On 12/02/2018 2:45 PM, Chris wrote:
On Monday, 12 February 2018 at 14:04:38 UTC, Jonathan M Davis wrote:
On Monday, February 12, 2018 12:38:51 Chris via Digitalmars-d-announce
wrote:
On Monday, 12 February 2018 at 05:36:51 UTC, Jonathan M Davis
However, std.xml does not support the DTD section, and glancing over
it, it doesn't look like it even handles skipping the DTD section
properly (it doesn't handle the fact that '>' can appear within quoted
sections within the DTD). So, dxml is not worse than std.xml in that
regard, and we wouldn't lose any functionality by having dxml replace
std.xml. It just wouldn't necessarily do as much as some folks might
like.
I thought the same when I glanced over std.xml. There's no DTD support
there either and I don't think it would be a deal breaker for most users.

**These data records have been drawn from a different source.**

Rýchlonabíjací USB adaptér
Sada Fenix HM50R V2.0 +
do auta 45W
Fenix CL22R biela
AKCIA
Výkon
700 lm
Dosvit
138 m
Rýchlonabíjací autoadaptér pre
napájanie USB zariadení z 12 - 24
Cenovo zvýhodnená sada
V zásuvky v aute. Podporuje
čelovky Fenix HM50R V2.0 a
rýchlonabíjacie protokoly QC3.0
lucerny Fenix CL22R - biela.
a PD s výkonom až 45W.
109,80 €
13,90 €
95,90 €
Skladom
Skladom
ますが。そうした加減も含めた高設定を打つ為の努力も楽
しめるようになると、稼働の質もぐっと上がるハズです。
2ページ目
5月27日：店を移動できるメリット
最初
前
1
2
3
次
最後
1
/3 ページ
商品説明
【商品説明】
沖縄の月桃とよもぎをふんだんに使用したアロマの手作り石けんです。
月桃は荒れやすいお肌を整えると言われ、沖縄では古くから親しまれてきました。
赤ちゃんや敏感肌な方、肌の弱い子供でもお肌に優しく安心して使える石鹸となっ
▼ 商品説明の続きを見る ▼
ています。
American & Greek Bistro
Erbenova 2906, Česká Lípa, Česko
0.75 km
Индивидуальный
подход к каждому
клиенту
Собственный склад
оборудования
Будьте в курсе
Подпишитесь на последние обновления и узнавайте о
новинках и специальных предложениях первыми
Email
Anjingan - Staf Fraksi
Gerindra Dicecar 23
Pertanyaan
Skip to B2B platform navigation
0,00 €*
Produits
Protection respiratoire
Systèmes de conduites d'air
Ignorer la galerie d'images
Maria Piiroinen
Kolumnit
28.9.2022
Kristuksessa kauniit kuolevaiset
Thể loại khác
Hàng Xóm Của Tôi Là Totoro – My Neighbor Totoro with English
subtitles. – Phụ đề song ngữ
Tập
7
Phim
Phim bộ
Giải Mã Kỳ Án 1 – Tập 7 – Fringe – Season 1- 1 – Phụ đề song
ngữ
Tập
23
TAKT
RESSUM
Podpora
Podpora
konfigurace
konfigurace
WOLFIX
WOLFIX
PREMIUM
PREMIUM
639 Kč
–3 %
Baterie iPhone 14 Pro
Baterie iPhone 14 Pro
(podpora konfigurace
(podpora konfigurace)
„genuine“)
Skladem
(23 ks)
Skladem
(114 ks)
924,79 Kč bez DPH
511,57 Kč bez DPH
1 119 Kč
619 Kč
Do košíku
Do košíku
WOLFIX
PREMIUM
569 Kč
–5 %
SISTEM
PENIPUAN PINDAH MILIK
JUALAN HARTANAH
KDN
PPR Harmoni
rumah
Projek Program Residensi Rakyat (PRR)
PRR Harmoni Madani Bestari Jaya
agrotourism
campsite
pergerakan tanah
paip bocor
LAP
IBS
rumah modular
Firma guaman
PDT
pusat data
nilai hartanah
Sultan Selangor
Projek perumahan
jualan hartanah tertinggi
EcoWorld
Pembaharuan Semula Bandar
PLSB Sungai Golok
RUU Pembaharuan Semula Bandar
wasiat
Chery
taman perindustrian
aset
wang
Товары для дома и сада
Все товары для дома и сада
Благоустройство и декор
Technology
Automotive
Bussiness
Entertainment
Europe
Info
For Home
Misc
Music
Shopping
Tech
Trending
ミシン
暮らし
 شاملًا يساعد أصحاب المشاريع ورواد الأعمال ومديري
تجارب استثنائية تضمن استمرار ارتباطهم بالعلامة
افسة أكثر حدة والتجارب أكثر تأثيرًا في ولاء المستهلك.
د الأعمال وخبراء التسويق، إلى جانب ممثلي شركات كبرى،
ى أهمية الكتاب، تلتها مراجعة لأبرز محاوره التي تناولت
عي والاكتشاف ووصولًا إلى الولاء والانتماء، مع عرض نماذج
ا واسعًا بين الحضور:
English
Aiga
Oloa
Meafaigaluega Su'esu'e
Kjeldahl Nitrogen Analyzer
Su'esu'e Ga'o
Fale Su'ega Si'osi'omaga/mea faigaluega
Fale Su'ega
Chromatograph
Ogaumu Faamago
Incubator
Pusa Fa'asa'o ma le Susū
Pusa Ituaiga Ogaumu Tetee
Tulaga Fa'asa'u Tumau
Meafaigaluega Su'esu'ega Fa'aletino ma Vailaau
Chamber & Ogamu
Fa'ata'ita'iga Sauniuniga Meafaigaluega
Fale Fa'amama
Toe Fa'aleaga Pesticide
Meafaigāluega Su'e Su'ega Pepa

My guess is that DTD support won't be a deal breaker given that
std.xml doesn't support it, that std.xml has needed to be replaced for
years now, and that no one else is working on replacing it, but I
don't know. Disagreements over what should be done with std.json's
replacement has meant that it has never been replaced even though
significant work was done towards replacing it, so unfortunately,
there's already precedence for a module not being replaced with
something better due to disagreements over what the replacement would
ideally be. So, I don't know.
- Jonathan M Davis
Wasn't there a replacement module that never got past the initial review
steps? Some GSoC thing or so. But I wonder if that module would be up to
the latest D standards.
https://github.com/dlang-community/experimental.xml
Code isn't great, and not complete yet.
Author has just disappeared sadly.
While one may argue that DTD support is important, I would rather have
something fast and simple like dxml that covers, say, 90% of the cases
than nothing. It doesn't make sense to me that we should accept the
current situation, only because of some bikeshedding that concerns 10%
of the use cases. After all, it's only a module not a fundamental
decision that concerns the direction D will take in the future. I think
stuff like that can seriously turn off potential users. A lot of useful
things begin with one person deciding to give it a go. vibe.d, dub,
DScanner and DlangUI, for example. If the creators had started
bikeshedding before writing the first line of code, there would still be
a flamewar about the best way to go about it - and nothing would have
happened.
Everything you have mentioned is not in Phobos. Just because something
is 'good enough' does not make it 'good enough' for Phobos. In the words
of Andrei "Good enough is not good enough", we need to aim higher to
show what we actually can do.
Personally I find J.M.D. arguments quite reasonable for a third-party
library, since yes it does cover 90% of the use cases.